La sintonia tra voi si sente senz’altro nelle vostre canzoni, benché abbiate più volte dichiarato che pur essendo molto legate non la pensate quasi mai allo stesso modo, soprattutto sulla musica.
lk: È vero, siamo spesso in disaccordo, ma poi quando entriamo in studio di registrazione riusciamo sempre a trovare un compromesso.
n: Secondo noi è proprio questo che rende interessante la musica delle Ibeyi: il fatto di dover confrontare sempre le nostre idee ci costringe ad arrivare a una sintesi.

Cosa significa il nome Ibeyi?
n: Significa gemelle in lingua yoruba. È stata un’idea di nostra madre: cercavamo un nome per la band; lei ci ha suggerito Ibeyi e abbiamo capito immediatamente che aveva ragione!

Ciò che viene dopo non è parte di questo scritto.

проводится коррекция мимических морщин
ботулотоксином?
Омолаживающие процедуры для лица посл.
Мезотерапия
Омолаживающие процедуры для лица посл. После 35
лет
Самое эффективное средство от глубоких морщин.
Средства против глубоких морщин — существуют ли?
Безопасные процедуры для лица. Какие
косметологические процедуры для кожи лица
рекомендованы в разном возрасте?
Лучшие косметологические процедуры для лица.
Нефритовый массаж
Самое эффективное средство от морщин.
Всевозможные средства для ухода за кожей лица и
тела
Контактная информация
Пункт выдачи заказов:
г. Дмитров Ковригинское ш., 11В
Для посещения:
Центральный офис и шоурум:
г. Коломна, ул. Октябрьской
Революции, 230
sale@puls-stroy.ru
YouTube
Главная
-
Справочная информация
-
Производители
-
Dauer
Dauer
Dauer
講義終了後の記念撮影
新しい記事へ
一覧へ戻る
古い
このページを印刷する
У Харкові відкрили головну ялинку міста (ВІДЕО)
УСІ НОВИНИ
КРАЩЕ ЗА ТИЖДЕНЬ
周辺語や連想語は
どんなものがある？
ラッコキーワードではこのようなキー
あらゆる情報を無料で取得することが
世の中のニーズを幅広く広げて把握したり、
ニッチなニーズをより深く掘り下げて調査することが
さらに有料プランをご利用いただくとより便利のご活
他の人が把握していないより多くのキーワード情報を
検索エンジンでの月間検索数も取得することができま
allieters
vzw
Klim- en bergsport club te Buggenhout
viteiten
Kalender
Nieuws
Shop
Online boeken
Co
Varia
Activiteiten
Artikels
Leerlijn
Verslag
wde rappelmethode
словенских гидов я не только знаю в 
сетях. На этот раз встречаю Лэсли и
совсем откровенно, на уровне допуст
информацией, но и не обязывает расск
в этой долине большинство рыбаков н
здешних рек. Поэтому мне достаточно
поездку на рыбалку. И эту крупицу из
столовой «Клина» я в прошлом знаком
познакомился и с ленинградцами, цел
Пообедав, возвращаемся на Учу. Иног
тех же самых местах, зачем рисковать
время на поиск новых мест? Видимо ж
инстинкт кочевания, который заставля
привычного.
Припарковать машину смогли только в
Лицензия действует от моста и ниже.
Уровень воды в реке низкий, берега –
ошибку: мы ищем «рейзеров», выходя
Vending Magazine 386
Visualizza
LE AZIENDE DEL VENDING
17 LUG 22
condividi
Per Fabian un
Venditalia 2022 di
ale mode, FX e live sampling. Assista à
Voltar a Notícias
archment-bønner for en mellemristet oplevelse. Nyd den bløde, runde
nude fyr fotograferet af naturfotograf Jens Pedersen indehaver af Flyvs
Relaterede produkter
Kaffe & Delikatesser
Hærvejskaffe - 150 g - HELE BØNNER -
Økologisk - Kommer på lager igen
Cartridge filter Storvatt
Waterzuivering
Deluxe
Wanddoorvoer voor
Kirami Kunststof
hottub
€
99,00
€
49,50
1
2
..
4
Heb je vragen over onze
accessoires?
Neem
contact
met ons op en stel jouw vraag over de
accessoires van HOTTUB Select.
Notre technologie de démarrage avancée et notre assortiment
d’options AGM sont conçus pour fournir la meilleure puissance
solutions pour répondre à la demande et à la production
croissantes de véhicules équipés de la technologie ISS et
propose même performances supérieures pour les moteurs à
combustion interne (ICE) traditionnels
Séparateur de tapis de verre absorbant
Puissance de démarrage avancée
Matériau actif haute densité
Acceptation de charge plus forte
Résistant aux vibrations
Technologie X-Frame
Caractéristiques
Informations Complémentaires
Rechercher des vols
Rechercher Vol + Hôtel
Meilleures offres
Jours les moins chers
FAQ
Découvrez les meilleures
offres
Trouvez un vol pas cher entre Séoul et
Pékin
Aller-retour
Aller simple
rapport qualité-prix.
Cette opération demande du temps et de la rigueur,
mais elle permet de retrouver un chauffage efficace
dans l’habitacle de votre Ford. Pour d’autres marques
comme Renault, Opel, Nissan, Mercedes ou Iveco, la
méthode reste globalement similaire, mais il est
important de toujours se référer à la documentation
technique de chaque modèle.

Lo yoruba è una lingua africana che usate spesso anche nei vostri testi. Che relazione avete con questo idioma, considerando che siete nate a Cuba e cresciute in Francia?
n: È una lingua arrivata a Cuba insieme agli schiavi deportati dalla Nigeria e dal Benin. Non è mai scomparsa del tutto ma quasi nessuno la parla più a Cuba, a parte i sacerdoti e qualche anziano. Viene usato soprattutto nei canti di alcuni riti di santeria e vudù, culti nati proprio dal sincretismo tra la religione cattolica e quella yoruba. Noi abbiamo ripreso in parte quei canti per il nostro album.
lk: Siamo state cresciute seguendo quella fede, che perciò riveste una grande importanza nella nostra vita. Più che una vera e propria religione è una filosofia di vita cui siamo legate a doppio filo. Quando nei nostri testi diciamo di essere figlie del mare e della folgore, ci crediamo davvero.

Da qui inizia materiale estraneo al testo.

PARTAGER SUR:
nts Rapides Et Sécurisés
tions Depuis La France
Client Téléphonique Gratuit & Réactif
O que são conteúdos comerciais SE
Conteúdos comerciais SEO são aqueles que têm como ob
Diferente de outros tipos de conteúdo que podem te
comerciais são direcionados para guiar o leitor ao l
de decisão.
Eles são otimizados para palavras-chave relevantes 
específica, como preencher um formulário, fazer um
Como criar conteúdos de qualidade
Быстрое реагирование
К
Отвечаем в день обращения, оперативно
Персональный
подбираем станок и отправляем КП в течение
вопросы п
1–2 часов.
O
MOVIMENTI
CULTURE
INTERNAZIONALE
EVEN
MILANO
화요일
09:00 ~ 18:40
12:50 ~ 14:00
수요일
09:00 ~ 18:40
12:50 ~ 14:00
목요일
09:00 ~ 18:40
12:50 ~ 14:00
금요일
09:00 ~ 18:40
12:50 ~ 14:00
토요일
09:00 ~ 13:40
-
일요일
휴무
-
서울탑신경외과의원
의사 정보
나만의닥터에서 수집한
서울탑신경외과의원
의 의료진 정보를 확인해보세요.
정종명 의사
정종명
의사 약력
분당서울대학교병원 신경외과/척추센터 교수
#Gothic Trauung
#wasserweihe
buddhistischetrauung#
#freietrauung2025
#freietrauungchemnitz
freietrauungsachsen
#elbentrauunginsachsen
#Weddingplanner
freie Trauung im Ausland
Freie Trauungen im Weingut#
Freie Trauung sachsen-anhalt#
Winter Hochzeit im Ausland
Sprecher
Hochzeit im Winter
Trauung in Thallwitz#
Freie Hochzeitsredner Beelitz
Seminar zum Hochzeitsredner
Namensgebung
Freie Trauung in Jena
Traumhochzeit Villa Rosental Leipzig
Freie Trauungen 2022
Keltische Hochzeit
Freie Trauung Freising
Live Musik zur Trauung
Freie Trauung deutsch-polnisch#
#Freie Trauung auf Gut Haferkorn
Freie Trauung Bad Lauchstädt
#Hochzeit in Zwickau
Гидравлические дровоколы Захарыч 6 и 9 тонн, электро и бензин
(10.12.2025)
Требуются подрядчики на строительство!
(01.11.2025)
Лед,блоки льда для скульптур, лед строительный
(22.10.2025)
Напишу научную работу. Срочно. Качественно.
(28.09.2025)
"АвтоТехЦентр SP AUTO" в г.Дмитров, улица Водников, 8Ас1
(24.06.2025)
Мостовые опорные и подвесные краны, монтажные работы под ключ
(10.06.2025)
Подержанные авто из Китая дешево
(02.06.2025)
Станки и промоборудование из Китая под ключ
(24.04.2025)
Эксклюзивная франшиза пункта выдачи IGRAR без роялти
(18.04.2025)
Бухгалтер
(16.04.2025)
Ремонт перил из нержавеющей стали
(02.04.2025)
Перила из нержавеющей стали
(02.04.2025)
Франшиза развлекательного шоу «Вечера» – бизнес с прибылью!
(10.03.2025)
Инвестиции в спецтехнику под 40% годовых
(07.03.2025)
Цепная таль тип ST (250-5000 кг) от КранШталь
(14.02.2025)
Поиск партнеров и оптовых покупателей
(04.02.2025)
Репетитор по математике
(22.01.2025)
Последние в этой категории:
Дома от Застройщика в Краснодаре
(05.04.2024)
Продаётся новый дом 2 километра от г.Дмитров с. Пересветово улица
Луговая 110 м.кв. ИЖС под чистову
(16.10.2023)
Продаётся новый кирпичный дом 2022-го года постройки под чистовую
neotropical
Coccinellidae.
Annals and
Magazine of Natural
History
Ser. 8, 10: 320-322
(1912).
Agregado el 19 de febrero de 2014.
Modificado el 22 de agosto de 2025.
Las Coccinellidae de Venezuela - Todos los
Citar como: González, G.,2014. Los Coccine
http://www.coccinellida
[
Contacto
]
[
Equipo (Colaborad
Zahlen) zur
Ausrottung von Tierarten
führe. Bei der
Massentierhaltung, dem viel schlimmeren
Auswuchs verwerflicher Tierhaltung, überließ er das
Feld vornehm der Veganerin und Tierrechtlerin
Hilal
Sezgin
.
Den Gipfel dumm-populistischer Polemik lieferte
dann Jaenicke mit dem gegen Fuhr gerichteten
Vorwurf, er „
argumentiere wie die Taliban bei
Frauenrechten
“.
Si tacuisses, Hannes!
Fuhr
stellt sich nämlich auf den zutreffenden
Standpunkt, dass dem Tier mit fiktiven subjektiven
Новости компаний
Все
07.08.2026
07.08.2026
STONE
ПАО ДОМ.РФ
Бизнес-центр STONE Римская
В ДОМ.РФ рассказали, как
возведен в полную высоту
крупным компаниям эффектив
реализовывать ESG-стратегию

ibeyiTanto che avete dedicato intere canzoni ad alcuni orishas, le divinità della santeria. Giusto?
n: Sì, sono nate molto spontaneamente. River, per esempio, è dedicata a Oshun, la dea dei fiumi e della fertilità, ed è stata scritta in seguito all’incontro con un bravissimo ballerino che ha danzato per noi a un concerto. Due ore prima di conoscerlo avevo scritto la frase «Come to my river, wash my soul»; e poi lui mi ha raccontato che quel giorno era andato a purificare la sua anima bagnandosi in un fiume e che quel gesto aveva benedetto il nostro incontro. Quando sono tornata a casa ho capito che era un segno: dovevo trasformare quella frase in una canzone.
lk: Take Me To Oya, invece, parla di un amante che protegge la sua amata ed evoca un’altra orisha: Oya, la dea che danza sulle tombe. Detto così può sembrare spaventoso ma non è un demone: è un’incarna-zione gentile. Gli orishas sono tutti entità positive.

 

Siete molto legate alle vostre origini ma cantate prevalentemente in inglese: una scelta che sembra orientata al mercato discografico. Perché non usare il francese o lo spagnolo?
n: In realtà non abbiamo mai deciso a tavolino di cantare in inglese. Sono stata io a cominciare a scrivere canzoni: avevo quattordici anni e mi sentivo sola; Lisa era spesso fuori con i suoi amici e dovevo trovare un modo per passare il tempo. Ho cominciato in inglese quasi per gioco, senza ragionarci su, perché mi veniva più facile e non pensavo che quei brani sarebbero mai usciti dalla mia stanza. Insomma, quando abbiamo fondato la band abbiamo deciso di continuare così, però spero che più avanti, con il tempo e l’esercizio, riusciremo a comporre i nostri testi anche in francese!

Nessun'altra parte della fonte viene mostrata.